It’s officially tax time and officially the worst time of year for so many Australians with many loathing completing their return. Usually, that panic is exacerbated by a lack of knowledge, planning and time constraints for many busy workers. For whatever reason, we feel that we should be able to handle our returns ourselves and don’t want to outlay any extra dollars to get it done by a professional.


But what most Aussies don’t realise is that outsourcing to an accountant is actually the best way to get through ‘taxing’ times – and can even often come out way ahead.


Your tax return doesn’t have to be costly

Prices stay low during July and August as accountants receive a large influx of clients in the lead up to the 31 October deadline. At this time of year, our tax return prices start from $130.

This runs counter to most normal markets; where high demand usually pushes prices up. The fact is, accountants know that people need to get their returns in by a strict deadline and are more than happy to assist! Plus, whatever you spend completing your return can be claimed the next year.


Your accountant can be personable and helpful

Rightly or wrongly, accountants have often been labelled boring geeks without people skills. This is the difference between a good and bad accountant. A good accountant will be interested in building rapport with their clients and truly gaining and understanding of each individual’s financial situation. Solid people skills are one thing, but great attention to detail is another! It’s worth shopping around to find the person who understands your receipts and deduction entitlements the best.
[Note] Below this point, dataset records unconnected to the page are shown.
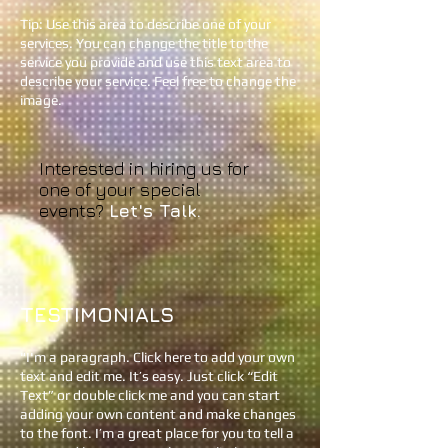
Tip: Use this area to describe one of your
services. You can change the title to the
service you provide and use this text area to
describe your service. Feel free to change the
image.
Interested in hiring us for
one of your special
events?
Let's Talk.​
TESTIMONIALS
"
I'm a paragraph. Click here to add your own
text and edit me. It’s easy. Just click “Edit
Text” or double click me and you can start
adding your own content and make changes
to the font. I’m a great place for you to tell a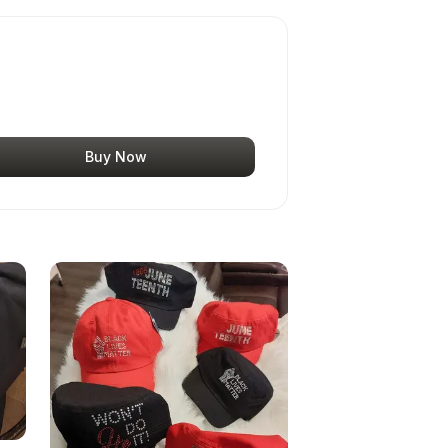
Buy Now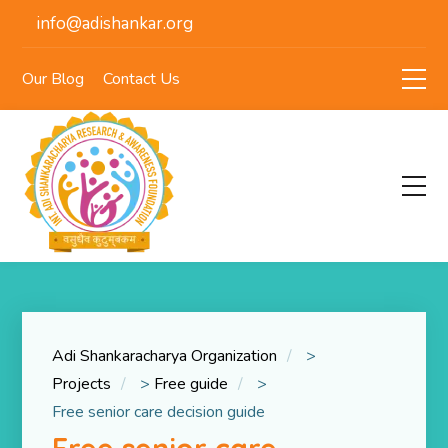
info@adishankar.org
Our Blog
Contact Us
Adi Shankaracharya Organization
>
Projects
>
Free guide
>
Free senior care decision guide
Free senior care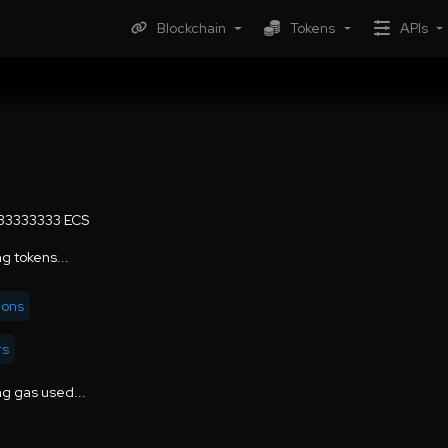
Blockchain
Tokens
APIs
.33333333 ECS
g tokens...
ions
rs
g gas used...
Your accountant will help make you audit ready

There is a big belief out there that if you use an accountant you’re more like to get audited, and that if you go it alone you can slip under the radar. Not true! No one is immune to the ATO, they pick different industry groups and areas to target each financial year (this year they’re cracking down on bogus work-related expenses). No accountant can promise that you’ll escape an audit (and avoid any that do) but they can certainly make sure that you’re well and truly prepared.


Hot tip!

You should keep your records for at least five years. A good accountant will make sure that you haven’t underpaid (or overpaid) your taxes and that you always have your paperwork in order. These days you don’t have to keep those records on paper, it’s perfectly fine to have electronic records. And the tax office accepts electronic substantiation of expenses. There are now even apps where you can literally take a photo of the receipt and store.